Request Manager fixes for out of order blocks , thinblocks and regtest workaround #312

ptschip · 2017-02-20T21:30:45Z

Several items here:

Blocks are now requested in Request manager in the correct order, or rather the order than INV's were received. This fixes some issues with regression tests and is more efficient at connecting blocks because they no longer have to be written to disk, then read from disk to be connected.

If two thinblocks are requested from the same peer, only one will actually be requested but the block source to the second will get deleted. This behavior would cause frequent hangups on regtest and cause block to be re-requested in the future. Instead we do not delete the block source if we we're unable to actually make the request.

With the two fixes above the "regtest" workaround is no longer needed for the block re-request intterval.

gandrewstone · 2017-02-22T15:18:31Z

I would like to see block download be more like bittorrent where blocks can be downloaded out-of-order like bittorrent file sections are pulled out of order. This is the purpose of the request manager. If subsystems (seems like most of them right now) can't handle out of order blocks, we could create a cache between the out of order download and the subsystem. And then we can work to remove the ordering requirement in the subsystems.

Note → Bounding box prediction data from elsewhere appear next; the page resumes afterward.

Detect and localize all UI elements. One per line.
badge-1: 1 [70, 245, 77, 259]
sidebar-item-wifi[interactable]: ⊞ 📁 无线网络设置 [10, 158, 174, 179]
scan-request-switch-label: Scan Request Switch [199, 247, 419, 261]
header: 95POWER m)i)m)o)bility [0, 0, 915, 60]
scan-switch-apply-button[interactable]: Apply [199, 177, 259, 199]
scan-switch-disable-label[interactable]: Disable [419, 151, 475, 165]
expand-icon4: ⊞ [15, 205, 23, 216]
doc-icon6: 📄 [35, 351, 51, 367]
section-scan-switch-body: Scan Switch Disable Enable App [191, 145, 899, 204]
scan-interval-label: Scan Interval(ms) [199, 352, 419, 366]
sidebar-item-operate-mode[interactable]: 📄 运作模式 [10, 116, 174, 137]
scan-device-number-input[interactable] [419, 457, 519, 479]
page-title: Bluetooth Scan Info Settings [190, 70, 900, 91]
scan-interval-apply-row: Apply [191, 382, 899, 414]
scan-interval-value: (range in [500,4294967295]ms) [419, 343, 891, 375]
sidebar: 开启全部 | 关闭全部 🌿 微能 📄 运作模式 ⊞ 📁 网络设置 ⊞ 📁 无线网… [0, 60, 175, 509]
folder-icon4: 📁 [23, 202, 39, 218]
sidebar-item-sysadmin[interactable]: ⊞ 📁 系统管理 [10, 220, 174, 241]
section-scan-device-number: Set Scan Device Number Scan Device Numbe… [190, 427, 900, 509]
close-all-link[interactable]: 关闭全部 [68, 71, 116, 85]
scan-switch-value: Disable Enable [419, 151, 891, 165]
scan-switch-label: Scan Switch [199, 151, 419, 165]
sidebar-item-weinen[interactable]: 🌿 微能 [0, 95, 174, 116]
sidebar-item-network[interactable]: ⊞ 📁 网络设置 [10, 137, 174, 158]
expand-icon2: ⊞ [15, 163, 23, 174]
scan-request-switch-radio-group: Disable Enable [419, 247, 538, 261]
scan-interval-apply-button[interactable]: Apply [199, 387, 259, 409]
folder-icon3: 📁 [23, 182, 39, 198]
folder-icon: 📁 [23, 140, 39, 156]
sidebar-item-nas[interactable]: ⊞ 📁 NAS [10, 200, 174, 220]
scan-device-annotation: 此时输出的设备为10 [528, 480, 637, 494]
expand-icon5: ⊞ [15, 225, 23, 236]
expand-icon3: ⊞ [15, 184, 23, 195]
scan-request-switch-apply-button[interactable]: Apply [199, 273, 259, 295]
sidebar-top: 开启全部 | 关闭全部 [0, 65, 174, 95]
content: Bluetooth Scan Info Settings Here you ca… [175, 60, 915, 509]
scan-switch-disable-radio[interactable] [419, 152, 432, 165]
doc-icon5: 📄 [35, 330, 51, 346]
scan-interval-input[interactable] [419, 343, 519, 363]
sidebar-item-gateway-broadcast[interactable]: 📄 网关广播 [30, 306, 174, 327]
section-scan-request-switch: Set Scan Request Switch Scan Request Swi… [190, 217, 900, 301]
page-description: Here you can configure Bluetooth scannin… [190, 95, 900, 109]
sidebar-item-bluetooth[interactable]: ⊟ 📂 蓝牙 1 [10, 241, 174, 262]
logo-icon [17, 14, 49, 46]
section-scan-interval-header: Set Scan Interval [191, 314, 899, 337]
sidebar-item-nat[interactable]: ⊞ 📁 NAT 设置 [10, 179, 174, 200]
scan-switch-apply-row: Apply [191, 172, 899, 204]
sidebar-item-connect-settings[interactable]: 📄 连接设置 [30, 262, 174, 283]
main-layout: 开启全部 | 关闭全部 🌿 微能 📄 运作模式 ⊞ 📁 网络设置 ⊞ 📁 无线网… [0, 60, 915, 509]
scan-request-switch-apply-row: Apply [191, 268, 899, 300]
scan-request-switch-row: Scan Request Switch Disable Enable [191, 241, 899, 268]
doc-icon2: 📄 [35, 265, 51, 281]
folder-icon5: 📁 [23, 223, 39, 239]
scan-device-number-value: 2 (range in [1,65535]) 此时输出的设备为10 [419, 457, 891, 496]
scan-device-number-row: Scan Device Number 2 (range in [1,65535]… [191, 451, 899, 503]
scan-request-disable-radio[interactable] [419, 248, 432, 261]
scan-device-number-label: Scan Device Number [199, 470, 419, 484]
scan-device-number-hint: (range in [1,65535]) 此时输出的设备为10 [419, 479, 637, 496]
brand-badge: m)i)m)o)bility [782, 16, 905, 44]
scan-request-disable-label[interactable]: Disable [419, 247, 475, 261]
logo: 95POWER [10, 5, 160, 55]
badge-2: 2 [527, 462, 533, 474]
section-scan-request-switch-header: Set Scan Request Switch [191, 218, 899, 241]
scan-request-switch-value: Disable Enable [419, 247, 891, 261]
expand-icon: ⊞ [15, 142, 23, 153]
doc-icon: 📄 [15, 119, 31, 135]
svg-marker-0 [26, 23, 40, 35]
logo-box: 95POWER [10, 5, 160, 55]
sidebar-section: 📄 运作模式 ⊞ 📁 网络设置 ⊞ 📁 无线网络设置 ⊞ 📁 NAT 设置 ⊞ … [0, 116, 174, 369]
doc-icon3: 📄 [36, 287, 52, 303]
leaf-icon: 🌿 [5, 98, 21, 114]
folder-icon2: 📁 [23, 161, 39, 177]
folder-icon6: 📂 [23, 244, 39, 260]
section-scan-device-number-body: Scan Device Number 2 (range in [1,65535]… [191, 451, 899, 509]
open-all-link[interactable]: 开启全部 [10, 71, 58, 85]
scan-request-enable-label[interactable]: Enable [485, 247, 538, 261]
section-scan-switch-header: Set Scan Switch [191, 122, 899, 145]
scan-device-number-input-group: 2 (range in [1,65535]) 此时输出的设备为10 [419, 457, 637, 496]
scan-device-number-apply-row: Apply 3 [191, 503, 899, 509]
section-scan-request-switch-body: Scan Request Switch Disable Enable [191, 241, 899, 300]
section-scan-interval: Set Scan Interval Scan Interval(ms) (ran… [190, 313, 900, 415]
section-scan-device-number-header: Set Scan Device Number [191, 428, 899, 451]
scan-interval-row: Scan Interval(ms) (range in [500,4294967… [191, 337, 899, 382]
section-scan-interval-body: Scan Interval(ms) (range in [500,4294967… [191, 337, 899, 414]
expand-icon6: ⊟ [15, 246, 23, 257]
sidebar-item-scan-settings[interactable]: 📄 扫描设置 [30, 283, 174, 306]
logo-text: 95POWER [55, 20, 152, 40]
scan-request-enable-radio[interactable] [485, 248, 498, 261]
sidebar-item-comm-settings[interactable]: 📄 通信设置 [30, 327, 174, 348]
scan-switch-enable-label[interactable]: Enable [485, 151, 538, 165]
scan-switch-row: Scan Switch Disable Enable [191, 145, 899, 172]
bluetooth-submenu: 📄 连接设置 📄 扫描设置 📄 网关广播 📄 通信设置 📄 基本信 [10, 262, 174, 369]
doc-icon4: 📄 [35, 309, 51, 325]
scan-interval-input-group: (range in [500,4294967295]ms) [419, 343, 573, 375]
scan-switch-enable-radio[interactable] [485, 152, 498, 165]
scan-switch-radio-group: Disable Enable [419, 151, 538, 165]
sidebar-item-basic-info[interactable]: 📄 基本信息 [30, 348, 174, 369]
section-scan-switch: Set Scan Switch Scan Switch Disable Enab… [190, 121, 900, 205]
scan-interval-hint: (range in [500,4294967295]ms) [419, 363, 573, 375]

This is important for several reasons:

We can't control when a block download completes, only when we request them. So if there are block ordering issues we'd really need to request them serially. This will have a big performance impact.
Serial block requests allow an "attacker" or slow node to DOS initial block download by offering a block but then sending it very slowly. The request manager's retry logic does help mitigate this issue but does not entirely solve it.

So I think that the in-order block request part of this PR likely doesn't solve the problem, it just makes it less likely. But it also makes it MUCH less likely in a very controlled single machine regtest environment (because there are no network bandwidth constraints), so we may be getting a skewed idea of its efficacy in a real network. Instead, we need to ensure that blocks are presented to the system in order AFTER they are received.

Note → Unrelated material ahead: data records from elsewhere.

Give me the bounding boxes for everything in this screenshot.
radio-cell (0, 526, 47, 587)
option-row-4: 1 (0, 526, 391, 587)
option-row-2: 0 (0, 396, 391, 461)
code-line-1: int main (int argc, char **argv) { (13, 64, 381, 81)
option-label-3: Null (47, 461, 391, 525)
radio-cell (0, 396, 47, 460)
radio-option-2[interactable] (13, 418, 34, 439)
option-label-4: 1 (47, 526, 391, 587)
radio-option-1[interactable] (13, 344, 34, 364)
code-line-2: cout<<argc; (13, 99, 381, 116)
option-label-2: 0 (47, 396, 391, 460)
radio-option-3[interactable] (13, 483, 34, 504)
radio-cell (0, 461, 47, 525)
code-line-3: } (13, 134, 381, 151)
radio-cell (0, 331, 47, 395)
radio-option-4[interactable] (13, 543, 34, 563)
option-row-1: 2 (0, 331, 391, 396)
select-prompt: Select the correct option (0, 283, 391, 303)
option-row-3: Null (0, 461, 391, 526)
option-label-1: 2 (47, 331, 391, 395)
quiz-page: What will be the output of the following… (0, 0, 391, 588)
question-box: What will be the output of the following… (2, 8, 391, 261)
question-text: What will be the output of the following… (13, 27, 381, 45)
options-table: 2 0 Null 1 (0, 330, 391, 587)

ptschip · 2017-02-22T16:13:34Z

@gandrewstone

"So I think that the in-order block request part of this PR likely doesn't solve the problem, it just makes it less likely. But it also makes it MUCH less likely in a very controlled single machine regtest environment (because there are no network bandwidth constraints), so we may be getting a skewed idea of its efficacy in a real network. Instead, we need to ensure that blocks are presented to the system in order AFTER they are "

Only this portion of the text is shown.